People v. Hoffman

Citation1 Mich.App. 557,137 N.W.2d 304
Decision Date18 October 1965
Docket NumberNo. 81,No. 2,81,2
PartiesPEOPLE of the State of Michigan, Plaintiff-Appellee. v. Charles F. HOFFMAN, Defendant-Appellant. Cal
CourtCourt of Appeal of Michigan (US)

R. William Reid, Lansing, for appellant.

Frank J. Kelley, Atty. Gen., Robert A. Derengoski, Sol. Gen., Donald L. Reisig, Pros. Atty., Ingham County, Leo A. Farhat, Special Asst. Pros. Atty., Lansing, for appellee.

Before GILLIS, P. J., and T. G. KAVANAGH and QUINN, JJ.

T. G. KAVANAGH, Judge.

On November 9, 1963, the defendant, Charles F. Hoffman, shot and killed Marion Leo Bodo. Charged with first degree murder, he pleaded self defense, and the jury returned a verdict of second degree murder. Defendant appeals, making five assignments or error:

First defendant claims it was error for the prosecutor to ask defendant on cross examination if he was presently under arrest for additional offenses.

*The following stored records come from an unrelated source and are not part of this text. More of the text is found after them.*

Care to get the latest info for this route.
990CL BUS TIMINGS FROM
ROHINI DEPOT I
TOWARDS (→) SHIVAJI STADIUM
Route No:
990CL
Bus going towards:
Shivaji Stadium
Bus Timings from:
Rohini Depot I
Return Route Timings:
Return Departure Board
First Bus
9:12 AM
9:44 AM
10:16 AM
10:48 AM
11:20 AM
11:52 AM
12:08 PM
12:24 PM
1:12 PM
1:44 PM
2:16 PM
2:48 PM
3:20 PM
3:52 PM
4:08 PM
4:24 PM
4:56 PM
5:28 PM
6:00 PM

The defendant admits that under the statute prior conviction of a crime may be shown to test the credibility of a witness, C.L.S.1961 § 600.2158 (Stat.Ann.1962 Rev. § 27 A.2158) but claims arrests without convictions may not be so shown. However, the Supreme Court in the case of People v. Foley (1941), 299 Mich. 358, 300 N.W. 119 specifically allowed, on cross-examination, a showing of previous arrests in order to attack the credibility of the defendant testifying. In the case at bar, Hoffman was questioned on cross-examination about his previous arrests. In Foley, supra, the trial judge instructed the jury that the only purpose for which they could consider the evidence was to test the credibility of the defendant as a witness and that the prior arrests had nothing to do with the guilt or innocence of the defendant in the present case. The trial judge here instructed the jury in substantially the same manner. Foley allows the examination in the sound discretion of the trial judge. The first question raised by defendant is without merit.

Next defendant says it was error to fail to provide defendant with counsel when first arrested November 20, 1963.

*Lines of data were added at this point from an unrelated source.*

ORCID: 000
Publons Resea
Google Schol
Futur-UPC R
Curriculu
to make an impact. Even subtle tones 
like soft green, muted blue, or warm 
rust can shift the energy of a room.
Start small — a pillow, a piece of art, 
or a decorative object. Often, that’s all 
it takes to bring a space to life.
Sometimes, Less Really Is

The defendant maintains that his constitutional rights were violated because 1) he was interrogated from November 20th to November 29th about Bodo while under arrest on another charge and 2) that counsel was not present while he was being interrogated. Under the authority of Escobedo v. State of Illinois (1963), 378 U.S. 478, 84 S.Ct. 1758, 12 L.Ed.2d 977, defendant therefore argues that no statement elicited by the police during the interrogation may be used against him at his trial.

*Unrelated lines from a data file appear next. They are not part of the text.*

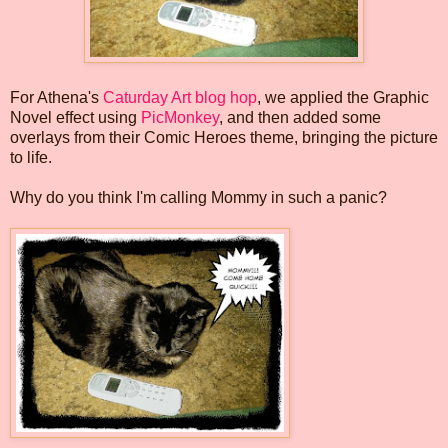
For Athena's
Caturday Art blog hop
, we applied the Graphic
Novel effect using
PicMonkey
, and then added some
overlays from their Comic Heroes theme, bringing the picture
to life.
Why do you think I'm calling Mommy in such a panic?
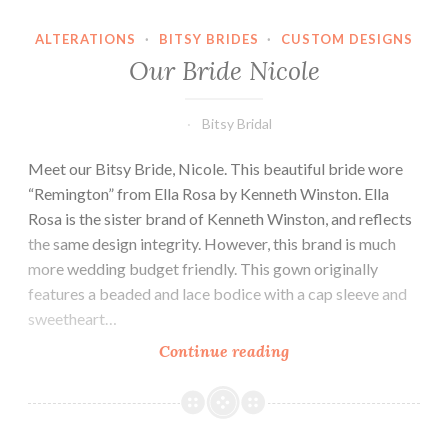
ALTERATIONS
·
BITSY BRIDES
·
CUSTOM DESIGNS
Our Bride Nicole
Bitsy Bridal
Meet our Bitsy Bride, Nicole. This beautiful bride wore
“Remington” from Ella Rosa by Kenneth Winston. Ella
Rosa is the sister brand of Kenneth Winston, and reflects
the same design integrity. However, this brand is much
more wedding budget friendly. This gown originally
features a beaded and lace bodice with a cap sleeve and
sweetheart…
Our
Continue reading
Bride
Nicole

The defendant claims his arrests were by way of subterfuge to interrogate him. There is no proof of this allegation. There was no attempt to contradict testimony to the effect that Hoffman was questioned generally about Bodo on November 20th and that the next interrogation about Bodo was at Hoffman's request through his attorney, on November 29th. Defendant does not state the testimony he would exclude because of the alleged improper interrogation.

We do not agree with the defendant's interpretation of Escobedo. As we read it, Escobedo holds it is a denial of due process to deny defendant's request for counsel. No request and denial was shown here. On the contrary it appears that when first specifically questioned about the crime with which the defendant was here charged defendant had already consulted counsel. No reversible error is shown here.

Defendant next claims error in that certain 'smart remarks' of the prosecutor prevented him from having a fair trial.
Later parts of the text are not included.